Brownfield Programs

The 39th Senatorial District in New York has an incredible resource that most other districts don’t. That’s miles of Hudson River access along the west side right in the birthplace of our great nation. Its shores provided centuries of nourishment, trade routs and eventually manufacturing incentives.

In decades passed, our industrial ports were prone to pollutants that contaminated our precious land resources. Even miles inland, we saw the careless actions of some industries render their footprint unusable for generations to follow. These are called brownfields.

Believe it or not, during the Pataki Administration, our leaders in Albany set out to create the Brownfield Cleanup Program. [BCP]  One thing I still admire is the stewardship of the environment that Pataki portrayed. The tradition continues in Governor Paterson.

The BCP mission is to provide greater incentives for the reuse and redevelopment of brownfields, defined as "any real property, the redevelopment or reuse of which may be complicated by the presence or potential presence of a contaminant."

There are numerous Brownfield sites scattered throughout the district from Kingston to Woodbury to Wallkill; each with its own history and level of contamination. Some suffer from lack of economic planning, some from lack of political will. Those that gain attention and sufficient funding, become a catalyst for neighborhood revival.

My years of serving the public in the County Parks Commission, combined with the recent addition to my own family, compel me to assume the role of brownfield reclaimer. Our upstate economy depends on the perception that we are the green future of the Hudson Valley.

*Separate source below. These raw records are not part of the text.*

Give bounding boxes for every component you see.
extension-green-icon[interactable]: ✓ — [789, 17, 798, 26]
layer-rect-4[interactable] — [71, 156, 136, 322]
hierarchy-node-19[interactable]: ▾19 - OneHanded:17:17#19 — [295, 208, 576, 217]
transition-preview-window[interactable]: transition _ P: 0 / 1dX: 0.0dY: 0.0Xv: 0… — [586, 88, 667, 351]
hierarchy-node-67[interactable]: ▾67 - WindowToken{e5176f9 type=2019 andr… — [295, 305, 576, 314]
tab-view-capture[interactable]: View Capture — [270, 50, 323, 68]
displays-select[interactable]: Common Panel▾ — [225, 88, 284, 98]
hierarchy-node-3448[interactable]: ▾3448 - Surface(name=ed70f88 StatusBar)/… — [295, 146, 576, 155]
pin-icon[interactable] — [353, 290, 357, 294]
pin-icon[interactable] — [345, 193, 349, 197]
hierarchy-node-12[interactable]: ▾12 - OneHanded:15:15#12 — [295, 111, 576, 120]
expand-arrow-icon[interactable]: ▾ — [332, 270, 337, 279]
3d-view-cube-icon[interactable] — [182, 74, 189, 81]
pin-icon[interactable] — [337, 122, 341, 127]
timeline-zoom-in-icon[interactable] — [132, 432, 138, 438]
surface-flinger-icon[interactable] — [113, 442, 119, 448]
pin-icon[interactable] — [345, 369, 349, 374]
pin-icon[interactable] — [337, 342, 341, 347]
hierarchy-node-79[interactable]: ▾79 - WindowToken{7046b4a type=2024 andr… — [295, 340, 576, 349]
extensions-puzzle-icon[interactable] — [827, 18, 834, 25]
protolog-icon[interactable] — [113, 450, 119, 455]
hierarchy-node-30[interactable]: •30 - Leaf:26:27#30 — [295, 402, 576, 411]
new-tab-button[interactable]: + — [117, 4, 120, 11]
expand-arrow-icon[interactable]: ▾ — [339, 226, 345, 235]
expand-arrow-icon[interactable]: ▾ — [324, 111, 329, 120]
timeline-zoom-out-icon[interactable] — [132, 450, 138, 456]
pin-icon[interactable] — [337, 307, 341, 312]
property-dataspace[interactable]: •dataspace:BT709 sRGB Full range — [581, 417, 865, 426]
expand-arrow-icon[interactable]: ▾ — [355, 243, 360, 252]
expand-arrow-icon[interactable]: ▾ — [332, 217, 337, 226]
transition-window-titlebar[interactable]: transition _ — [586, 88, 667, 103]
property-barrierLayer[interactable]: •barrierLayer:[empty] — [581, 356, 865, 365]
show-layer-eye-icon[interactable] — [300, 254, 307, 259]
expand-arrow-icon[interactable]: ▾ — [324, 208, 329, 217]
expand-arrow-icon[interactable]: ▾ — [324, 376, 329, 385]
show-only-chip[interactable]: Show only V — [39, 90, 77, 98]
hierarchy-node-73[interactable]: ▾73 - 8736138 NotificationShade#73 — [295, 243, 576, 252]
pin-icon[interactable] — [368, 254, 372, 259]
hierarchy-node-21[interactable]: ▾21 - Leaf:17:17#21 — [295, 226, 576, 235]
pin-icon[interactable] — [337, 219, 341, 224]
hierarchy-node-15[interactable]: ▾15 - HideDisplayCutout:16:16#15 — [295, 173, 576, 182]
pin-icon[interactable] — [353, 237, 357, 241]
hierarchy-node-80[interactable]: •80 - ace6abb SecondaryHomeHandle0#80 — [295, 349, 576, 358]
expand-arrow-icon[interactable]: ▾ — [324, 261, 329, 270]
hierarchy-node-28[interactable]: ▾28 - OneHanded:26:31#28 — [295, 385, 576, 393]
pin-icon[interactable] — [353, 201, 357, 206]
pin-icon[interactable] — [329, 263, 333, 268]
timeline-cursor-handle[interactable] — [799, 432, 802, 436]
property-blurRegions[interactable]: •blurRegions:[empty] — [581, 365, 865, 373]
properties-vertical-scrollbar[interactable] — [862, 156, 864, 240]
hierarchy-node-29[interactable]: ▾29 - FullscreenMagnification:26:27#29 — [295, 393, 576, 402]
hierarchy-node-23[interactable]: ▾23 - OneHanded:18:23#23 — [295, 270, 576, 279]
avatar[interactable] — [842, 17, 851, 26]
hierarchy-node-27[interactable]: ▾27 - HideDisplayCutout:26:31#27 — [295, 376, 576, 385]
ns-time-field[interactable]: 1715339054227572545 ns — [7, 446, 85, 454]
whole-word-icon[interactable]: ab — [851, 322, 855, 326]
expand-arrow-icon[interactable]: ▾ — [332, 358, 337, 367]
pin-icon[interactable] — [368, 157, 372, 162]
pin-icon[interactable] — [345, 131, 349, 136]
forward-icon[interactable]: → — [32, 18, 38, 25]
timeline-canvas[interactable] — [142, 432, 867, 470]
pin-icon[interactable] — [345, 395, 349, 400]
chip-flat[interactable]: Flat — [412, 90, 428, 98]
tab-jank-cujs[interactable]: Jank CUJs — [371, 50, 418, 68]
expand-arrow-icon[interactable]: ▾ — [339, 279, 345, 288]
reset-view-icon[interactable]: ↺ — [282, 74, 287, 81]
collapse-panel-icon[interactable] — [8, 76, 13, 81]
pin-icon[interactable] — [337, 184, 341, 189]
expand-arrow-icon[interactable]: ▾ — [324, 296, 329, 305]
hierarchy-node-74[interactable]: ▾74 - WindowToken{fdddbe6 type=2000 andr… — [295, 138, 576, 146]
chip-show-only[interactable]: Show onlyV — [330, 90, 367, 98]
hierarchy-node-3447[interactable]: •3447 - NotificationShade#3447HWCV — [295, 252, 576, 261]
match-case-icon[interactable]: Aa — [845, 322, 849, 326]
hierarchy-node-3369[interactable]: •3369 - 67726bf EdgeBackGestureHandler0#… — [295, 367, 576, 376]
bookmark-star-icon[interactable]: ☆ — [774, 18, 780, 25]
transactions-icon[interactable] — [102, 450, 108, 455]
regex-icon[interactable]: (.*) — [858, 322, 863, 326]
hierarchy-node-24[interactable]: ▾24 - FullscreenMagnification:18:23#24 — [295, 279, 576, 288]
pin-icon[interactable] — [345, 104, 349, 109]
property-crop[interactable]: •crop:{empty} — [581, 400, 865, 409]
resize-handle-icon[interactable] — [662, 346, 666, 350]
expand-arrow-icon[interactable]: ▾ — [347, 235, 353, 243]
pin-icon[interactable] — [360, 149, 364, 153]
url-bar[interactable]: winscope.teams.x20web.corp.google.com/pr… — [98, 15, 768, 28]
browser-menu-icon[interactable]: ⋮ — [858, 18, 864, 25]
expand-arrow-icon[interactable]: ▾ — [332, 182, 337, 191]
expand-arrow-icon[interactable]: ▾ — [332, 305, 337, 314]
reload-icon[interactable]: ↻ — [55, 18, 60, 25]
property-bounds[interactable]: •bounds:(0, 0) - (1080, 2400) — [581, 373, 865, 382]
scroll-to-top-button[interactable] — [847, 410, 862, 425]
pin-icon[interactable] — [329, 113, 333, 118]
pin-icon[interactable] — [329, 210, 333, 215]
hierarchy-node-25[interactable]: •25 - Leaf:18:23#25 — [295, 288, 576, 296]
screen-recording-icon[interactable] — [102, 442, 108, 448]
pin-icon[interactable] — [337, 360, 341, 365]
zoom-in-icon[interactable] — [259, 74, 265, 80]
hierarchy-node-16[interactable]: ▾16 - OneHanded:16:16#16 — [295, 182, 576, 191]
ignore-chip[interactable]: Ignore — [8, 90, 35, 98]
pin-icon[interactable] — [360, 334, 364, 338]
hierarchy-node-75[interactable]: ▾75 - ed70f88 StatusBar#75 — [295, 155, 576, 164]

The DEC is responsible for the implementation of the program, whereas they set the eligibility guidelines for the BCP. They have sometimes been subject to harsh criticism by practitioners who find the guidelines too restrictive but these guidelines are necessary for they provide a framework for the DEC's evaluation of whether sites meet the definition of brownfield or not.

As well meaning the program is, it needs to be restructured to increase tax credit levels based on the expense of each individual project while preventing the abuse that remains a possibility for some developers. Indeed, this is a worthy program, but needs to evolve as the economy shifts from manufacturing to sustainable resource industries.